Você já ouviu um “fiu fiu” de um homem? Eu
já. Mas vamos começar a história de outro jeito. Você já
participou de um “fiu fiu” para um homem? Eu já...
Ontem, ao sair do restaurante no horário de
almoço, passei por dois meninos que tinham mais ou menos 12 anos de
idade. Ouvi um “fiu fiu” e nem me atentei a quem havia feito o
som, até que os observei rindo sem graça; completamente
desconfortáveis com a “brincadeira”. Pensei em deixá-los
ainda mais sem jeito e fazer alguma repreensão. Mas achei que
pegaria pesado e fui embora – afinal, eram apenas duas crianças.
Duas crianças. Que irão crescer e se
tornar adultos. E que repetirão o comportamento aprendido com outros
homens sobre como agir diante de uma “carne que passa”. Será
que eu teria coragem de repreender se a cantada viesse de um adulto?
Será que exagerei ao me sentir incomodada com a ação dos meninos?

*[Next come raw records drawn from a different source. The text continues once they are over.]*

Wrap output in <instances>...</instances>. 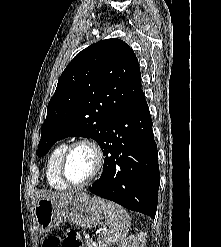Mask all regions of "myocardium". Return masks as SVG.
Returning a JSON list of instances; mask_svg holds the SVG:
<instances>
[{
    "instance_id": "myocardium-1",
    "label": "myocardium",
    "mask_w": 221,
    "mask_h": 247,
    "mask_svg": "<svg viewBox=\"0 0 221 247\" xmlns=\"http://www.w3.org/2000/svg\"><path fill=\"white\" fill-rule=\"evenodd\" d=\"M80 146H85L92 150L94 154V158H95V167H94L92 174L86 180L80 183H74L68 178L67 173H66V167H67V161L71 153L77 147H80ZM105 165H106V154H105V151L102 145L93 138L80 137L76 139L75 141H73L72 143H70L66 151L64 152V155L60 163V177L68 186L75 187V188L86 186L90 184L91 182H93L94 180H96L102 174L105 168Z\"/></svg>"
}]
</instances>
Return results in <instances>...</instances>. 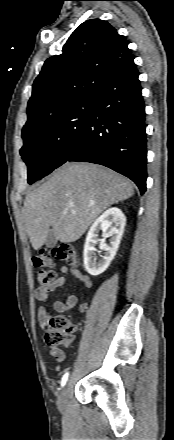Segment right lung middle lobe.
I'll return each mask as SVG.
<instances>
[{
	"mask_svg": "<svg viewBox=\"0 0 174 440\" xmlns=\"http://www.w3.org/2000/svg\"><path fill=\"white\" fill-rule=\"evenodd\" d=\"M91 110L92 98L86 97L22 131L20 154L28 166L29 184L65 163L87 128Z\"/></svg>",
	"mask_w": 174,
	"mask_h": 440,
	"instance_id": "right-lung-middle-lobe-1",
	"label": "right lung middle lobe"
}]
</instances>
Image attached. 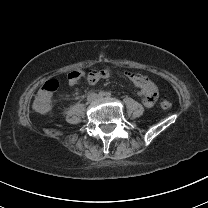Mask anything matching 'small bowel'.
Wrapping results in <instances>:
<instances>
[{
	"label": "small bowel",
	"mask_w": 208,
	"mask_h": 208,
	"mask_svg": "<svg viewBox=\"0 0 208 208\" xmlns=\"http://www.w3.org/2000/svg\"><path fill=\"white\" fill-rule=\"evenodd\" d=\"M112 70V66L108 65L107 70H97L92 71L91 68L87 69L89 73L88 79L91 83L97 82L100 78L106 77L109 75V71ZM82 75V74H81ZM126 77L130 80L137 83L140 87L139 95L142 97V102L146 107H151L154 105L157 97V89L154 83L150 80V78L142 73L127 71L125 73Z\"/></svg>",
	"instance_id": "small-bowel-1"
}]
</instances>
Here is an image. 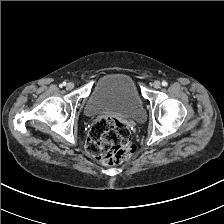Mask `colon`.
<instances>
[{
	"instance_id": "1",
	"label": "colon",
	"mask_w": 224,
	"mask_h": 224,
	"mask_svg": "<svg viewBox=\"0 0 224 224\" xmlns=\"http://www.w3.org/2000/svg\"><path fill=\"white\" fill-rule=\"evenodd\" d=\"M86 150L102 164L115 165L129 159L135 146L125 123L113 117H104L91 128Z\"/></svg>"
}]
</instances>
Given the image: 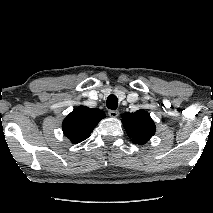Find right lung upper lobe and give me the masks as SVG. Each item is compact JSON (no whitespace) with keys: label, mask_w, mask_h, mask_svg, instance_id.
Here are the masks:
<instances>
[{"label":"right lung upper lobe","mask_w":213,"mask_h":213,"mask_svg":"<svg viewBox=\"0 0 213 213\" xmlns=\"http://www.w3.org/2000/svg\"><path fill=\"white\" fill-rule=\"evenodd\" d=\"M105 117L100 109L79 106L64 119L62 129L72 143H80L90 136L99 121Z\"/></svg>","instance_id":"obj_1"}]
</instances>
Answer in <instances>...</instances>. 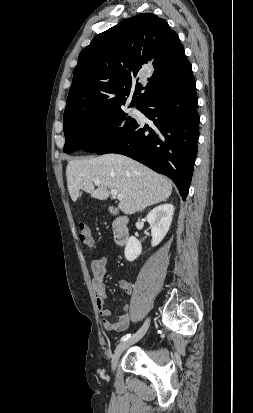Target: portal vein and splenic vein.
<instances>
[{"label":"portal vein and splenic vein","mask_w":253,"mask_h":413,"mask_svg":"<svg viewBox=\"0 0 253 413\" xmlns=\"http://www.w3.org/2000/svg\"><path fill=\"white\" fill-rule=\"evenodd\" d=\"M94 184L98 186V185L101 184V182H100L99 180H95V181H94ZM110 193L112 194V196L117 197L118 200H122V199H123V195L119 194L118 190H116V189H112V190L110 191Z\"/></svg>","instance_id":"portal-vein-and-splenic-vein-1"}]
</instances>
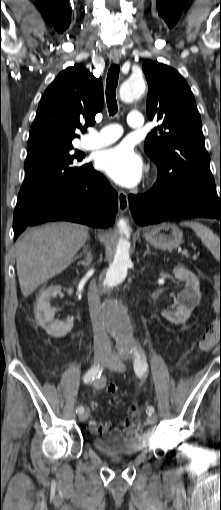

Pensei que não, não repreenderia um adulto; e que sim, eu estava
sendo radical com as crianças. Mas em seguida, lembrei de tantas
vezes em que desci do ônibus e que, literalmente, corri meio
quarteirão com as chaves de casa nas mãos, com medo de andar
sozinha pela rua, mesmo que fosse 22h. Lembrei também de
meu corpo respondendo “a um ataque iminente” quando eu achava que
tinha visto alguém na rua: eu “gelava”, o coração disparava, o
pensamento passava para o estado de alerta. Mas afinal, isso tudo era
bobagem, era só uma invenção da minha cabeça.
Bobagem.
Ainda refletindo sobre isso, me veio à mente uma
vez em que, há muitos anos, passeava de carro com uma amiga quando a
vi buzinar para um rapaz que passava por nós pela rua. Não contente
com o som do veículo, ela fez “fiu fiu”. Fiquei
sem graça, pedi a ela que parasse com aquilo porque eu tinha medo
de ele gostar da brincadeira (ideia machista embutida) e de
querer corresponder à investida. O que aconteceu, em seguir, foi a
mesma “bobagem” que acontece com nós, mulheres: o moço ficou
sem jeito, completamente desconfortável. Posso até dizer que sentiu
um pouco de medo. Estava sozinho, não em bando. Era noite. E ele
passeava pela rua como se pudesse ser livre. “Fiu fiu”. Quanta
bobagem!
...
Não, não sou a favor de combater a homofobia com
heterofobia. Muito mesmo de lutar contra o racismo com “racismo
reverso” (muitas aspas). Logo, ir contra o machismo com “machismo
feminino” também não é certo. Mas depois de vivenciar o
“chamado” dos meninos; de assistir a uma reportagem na qual um
homem dizia que se a mulher está curtindo o carnaval e é assediada,
é porque ela deu margem para isso; e de recordar da fala de duas
conhecidas (supostamente estudadas) de que “olha lá, com aquele
vestido ela está pedindo para ser estuprada”, me veio o
insight desse “fiu fiu” ao homem. Por que será que ele pareceu
tão mal diante de uma “bobagem”?
Por favor, não quero com esse relato incentivar
ações como essas ou como quaisquer outras que sejam invasivas,
preconceituosas, autoritárias, reificadas ou estereotipadas. Para o
bom combate, as armas não podem ser as mesmas que as usadas pelos
que serão combatidos. Não saiam por ai dizendo “fiu fiu” para
ver a reação dos homens – o caso foi uma ilustração isolada, de
uma “brincadeira” (machismo), assim como a dos meninos. Até
porque a amiga citada, hoje combate esse tipo de ação (graças!).
...
Espero que as crianças que encontrei continuem a
ficar sem jeito. Se esta é a forma que elas usam para demonstrar que
o comportamento de “mexer com uma mulher” na rua não é certo,
que os meninos fiquem envergonhados sempre. Até que possam entender
que não! não é uma brincadeira, muito menos uma diversão.
Que eles consigam racionalizar em algum momento o que a vermelhidão
de seus rostos representa. E que, com isso, deixem de seguir os (des)
ensinamentos de alguns homens (e de algumas mulheres!).